— Task requirements —
Look through the data below. Collect every line where the word "Account" occurs.
────
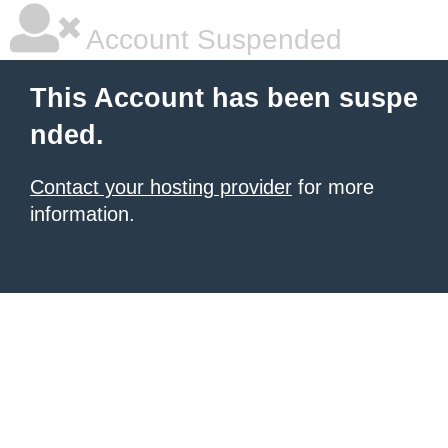
Account Suspended
This Account has been suspe
nded.
Contact your hosting provider
for more
information.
────
— Finished task —
Account Suspended
This Account has been suspe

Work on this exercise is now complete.